My main reason for traveling to and staying on the east side of Glacier NP was to take a day drive into Canada and see Waterton Lakes NP. I understand that not everyone will share my views in this realm, but isn’t that what makes life interesting? I personally have always been disturbed by the way we furiously protect our “borders”. As human beings I would much prefer a world where we could all peacefully co-exist (I have been called a Pollyanna by a number of friends). But back to the subject of Parks……
Park visitors notice the international border when traveling between the United States and Canada (or any other country for that matter), but the plants and animals living in the two parks do not.

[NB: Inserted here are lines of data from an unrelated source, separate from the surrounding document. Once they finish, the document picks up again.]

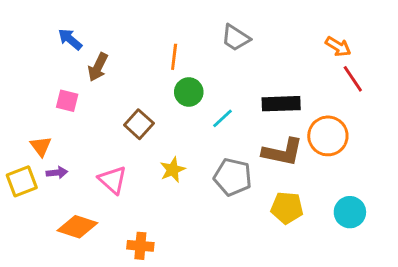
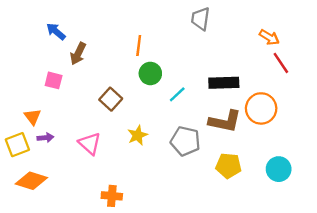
gray trapezoid: (236, 38) -> (200, 19), moved, turned 65
orange diamond: (77, 227) -> (31, 181), moved

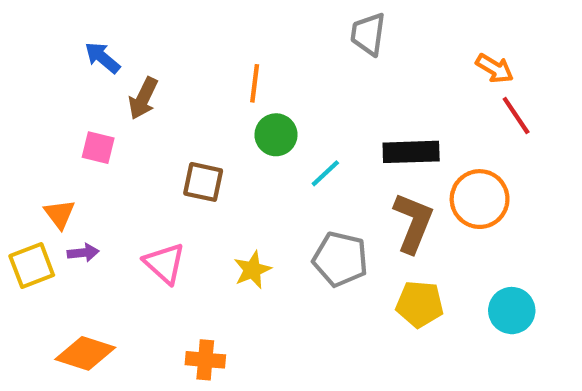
brown square: (111, 99) -> (203, 182), turned -30
brown L-shape: (225, 121) -> (413, 223), turned -80
yellow star: (138, 135) -> (252, 270), moved
orange diamond: (31, 181) -> (85, 353), moved

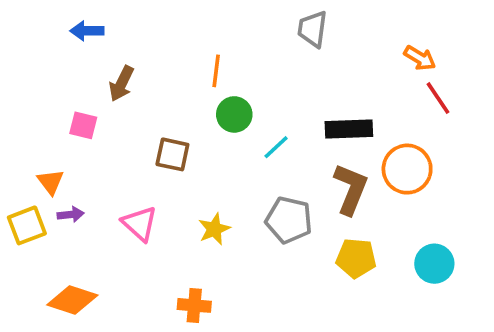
blue arrow: (102, 58) -> (87, 31), moved, turned -40
orange cross: (205, 360) -> (194, 305), moved

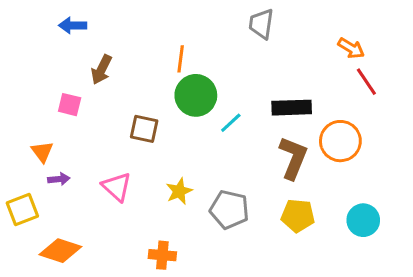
green circle: (234, 114) -> (196, 95), size x1.4
gray pentagon: (289, 220) -> (229, 210), moved
yellow square: (27, 225) -> (22, 210), moved

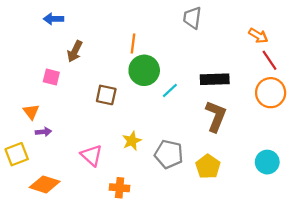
orange circle: (340, 141) -> (271, 93), moved
pink triangle: (117, 187) -> (92, 155), moved
yellow pentagon: (298, 216) -> (208, 167), moved, turned 30

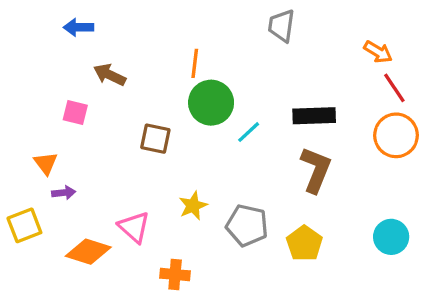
brown arrow: (75, 51) -> (110, 75), turned 90
orange diamond: (45, 184) -> (88, 252), moved

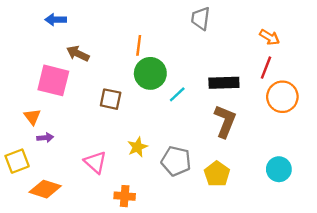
red line: (394, 88) -> (266, 68), moved, turned 55
pink square: (75, 112) -> (53, 80), size x1.8
orange diamond: (88, 252) -> (45, 189), moved

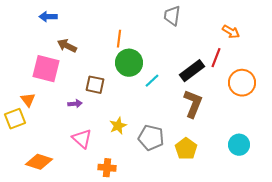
red line: (266, 68) -> (216, 58), moved
black rectangle: (224, 83) -> (192, 71), turned -35
purple arrow: (45, 138) -> (75, 104), moved
yellow square: (17, 161) -> (15, 119), moved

They cross freely at the border, where the ecosystem is largely unaffected by political boundaries ignoring the
“cleared swath of vegetation” marking the US/Canadian border.
The need for global cooperation in environmental management is clear.
Nowhere is the need for transnational forms of management more apparent than in the realm of the environment.
Natural resources—such as marine life, wildlife, the atmosphere, and the ozone layer—are not bounded by national (political) borders, and thus, effective conservation requires international cooperation.
The growing interest in peace parks reflects this need. The very first International Peace Park resulted from the cooperation between the United States and Canada in protecting and caring for Glacier and Waterton Lakes National Parks.
Briefly defined, peace parks are conservation areas that cross one or more international borders and use cooperation and common management practices to conserve a single ecosystem.
Apart from the benefits for biodiversity conservation, these peace parks can also play an important role in fostering better co-operation and understanding between countries. It has long been recognized that these types of areas have symbolic value for peaceful cooperation between nations as well as practical benefit for coordinated joint conservation management. Indeed they may help catalyze the peaceful resolution of disputes. In many parts of the world, these co-protected areas have been important in building bridges between nations and peoples.
My hope is that this great idea will grow and multiply in the future helping to someday foster that global peaceful co-existence. For today, it was heartwarming to visit Waterton Lakes and hear and see the positive results of these efforts.